Bounding box prediction data:
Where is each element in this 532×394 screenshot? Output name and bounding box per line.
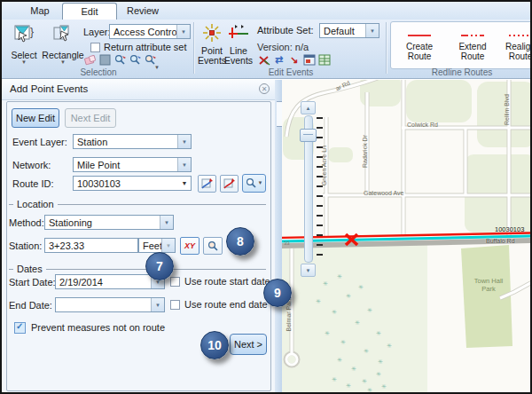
zoom-tick — [317, 234, 323, 236]
route-search-icon — [246, 177, 257, 189]
create-route-button[interactable]: Create Route — [396, 25, 442, 66]
end-date-calendar-arrow-icon[interactable]: ▼ — [151, 298, 164, 311]
map-viewport[interactable]: ✳✳✳ ✳✳✳ ✳✳✳ ✳✳✳ ✳✳✳ ✳✳✳ ✳✳✳ ✳✳ — [282, 80, 532, 394]
end-date-input[interactable]: ▼ — [55, 297, 165, 312]
select-tool-icon: } — [12, 23, 35, 48]
street-label-gatewood: Gatewood Ave — [364, 190, 403, 196]
attribute-set-combo-arrow-icon[interactable]: ▼ — [365, 24, 379, 37]
route-id-combo-arrow-icon[interactable]: ▼ — [178, 180, 191, 186]
zoom-tick — [317, 225, 323, 226]
svg-text:✳: ✳ — [340, 339, 346, 346]
svg-text:}: } — [30, 26, 34, 38]
network-combo[interactable]: Mile Point ▼ — [73, 157, 192, 172]
new-edit-button[interactable]: New Edit — [12, 108, 59, 128]
point-events-icon — [202, 23, 222, 44]
route-id-label: Route ID: — [12, 178, 53, 189]
select-tool-button[interactable]: } Select ▼ — [5, 23, 43, 65]
line-events-icon — [228, 23, 249, 44]
group-separator — [386, 22, 387, 74]
split-event-icon[interactable]: ↘ — [287, 53, 301, 66]
event-table-icon[interactable] — [317, 53, 331, 66]
svg-text:✳: ✳ — [337, 357, 342, 364]
tab-review[interactable]: Review — [115, 3, 170, 19]
zoom-out-button[interactable]: ▼ — [301, 264, 316, 277]
return-attribute-set-checkbox[interactable] — [90, 43, 100, 52]
rectangle-tool-button[interactable]: Rectangle ▼ — [43, 23, 83, 65]
selection-group-label: Selection — [5, 67, 192, 77]
layer-combo-arrow-icon[interactable]: ▼ — [176, 25, 190, 38]
select-dropdown-caret: ▼ — [21, 60, 27, 65]
extend-route-button[interactable]: Extend Route — [450, 25, 496, 66]
street-label-radarick: Radarick Dr — [362, 135, 368, 168]
select-route-from-selection-button[interactable] — [220, 175, 239, 193]
realign-route-button[interactable]: Realign Route — [501, 25, 532, 66]
panel-title: Add Point Events — [10, 83, 88, 94]
redline-group-label: Redline Routes — [390, 67, 532, 77]
zoom-tick — [317, 185, 323, 187]
method-combo-arrow-icon[interactable]: ▼ — [160, 216, 173, 229]
next-button[interactable]: Next > — [230, 334, 267, 355]
method-combo[interactable]: Stationing ▼ — [44, 215, 174, 230]
merge-events-icon[interactable]: ⇄ — [272, 53, 286, 66]
zoom-in-button[interactable]: ▲ — [301, 101, 316, 114]
next-edit-button[interactable]: Next Edit — [65, 108, 116, 128]
station-units-combo[interactable]: Feet ▼ — [138, 238, 176, 253]
xy-icon: XY — [184, 241, 195, 250]
method-value: Stationing — [45, 217, 160, 228]
line-events-button[interactable]: Line Events — [224, 23, 253, 66]
create-route-icon — [406, 25, 433, 39]
event-window-icon[interactable] — [302, 53, 316, 66]
street-label-buffalo: Buffalo Rd — [486, 238, 515, 244]
selection-options-icon[interactable] — [144, 53, 157, 66]
zoom-slider-handle[interactable] — [300, 129, 317, 142]
redline-panel: Create Route Extend Route Realign Route — [390, 21, 532, 69]
zoom-tick — [317, 127, 323, 129]
attribute-set-combo[interactable]: Default ▼ — [319, 23, 379, 38]
station-input[interactable]: 3+23.33 — [44, 238, 138, 253]
select-route-on-map-button[interactable] — [198, 175, 216, 193]
layer-combo[interactable]: Access Control ▼ — [109, 24, 191, 39]
svg-text:✳: ✳ — [376, 371, 381, 378]
rectangle-tool-icon — [51, 23, 74, 48]
svg-text:✳: ✳ — [367, 307, 372, 314]
tab-map[interactable]: Map — [18, 3, 62, 19]
zoom-tick — [317, 254, 323, 256]
dates-separator — [9, 269, 266, 270]
network-combo-arrow-icon[interactable]: ▼ — [177, 158, 191, 171]
route-number-label: 10030103 — [495, 225, 524, 233]
svg-text:✳: ✳ — [376, 330, 381, 337]
svg-text:✳: ✳ — [362, 378, 367, 385]
event-layer-combo-arrow-icon[interactable]: ▼ — [177, 135, 191, 148]
svg-text:✳: ✳ — [364, 348, 369, 355]
measure-label: 33 — [284, 240, 290, 246]
route-id-combo[interactable]: 10030103 ▼ — [73, 176, 192, 191]
station-search-button[interactable] — [203, 237, 223, 255]
network-label: Network: — [12, 160, 51, 170]
location-group-label: Location — [13, 199, 58, 209]
event-layer-combo[interactable]: Station ▼ — [73, 134, 192, 149]
xy-button[interactable]: XY — [180, 237, 200, 255]
zoom-to-selection-icon[interactable] — [113, 53, 127, 66]
point-events-button[interactable]: Point Events — [198, 23, 226, 66]
route-search-dropdown-button[interactable]: ▼ — [242, 174, 266, 193]
ribbon-tab-row: Map Edit Review — [2, 2, 530, 20]
use-route-start-date-checkbox[interactable] — [170, 277, 180, 287]
svg-text:✳: ✳ — [387, 343, 392, 350]
route-search-caret: ▼ — [258, 181, 263, 185]
use-route-end-date-checkbox[interactable] — [170, 300, 180, 310]
delete-event-icon[interactable] — [257, 53, 270, 66]
clear-selection-icon[interactable] — [83, 53, 97, 66]
layer-value: Access Control — [110, 27, 176, 37]
end-date-label: End Date: — [9, 300, 52, 311]
prevent-measures-checkbox[interactable] — [14, 322, 26, 334]
realign-route-icon — [507, 25, 532, 39]
station-search-icon — [207, 240, 219, 252]
street-label-colwick: Colwick Rd — [407, 122, 438, 128]
tab-edit[interactable]: Edit — [62, 3, 117, 20]
svg-text:✳: ✳ — [367, 387, 372, 394]
selection-square-icon[interactable] — [98, 53, 112, 66]
start-date-input[interactable]: 2/19/2014 ▼ — [55, 274, 165, 289]
pan-to-selection-icon[interactable] — [129, 53, 142, 66]
version-label: Version: n/a — [257, 42, 309, 52]
panel-close-icon[interactable]: ✕ — [259, 83, 270, 94]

#### WHAT YOU HAVE TO DO:
Whenever the string "street" turns up in a line of the data, copy that line.

#### REPLY:
street-label-gatewood: Gatewood Ave — [364, 190, 403, 196]
street-label-radarick: Radarick Dr — [362, 135, 368, 168]
street-label-buffalo: Buffalo Rd — [486, 238, 515, 244]
street-label-colwick: Colwick Rd — [407, 122, 438, 128]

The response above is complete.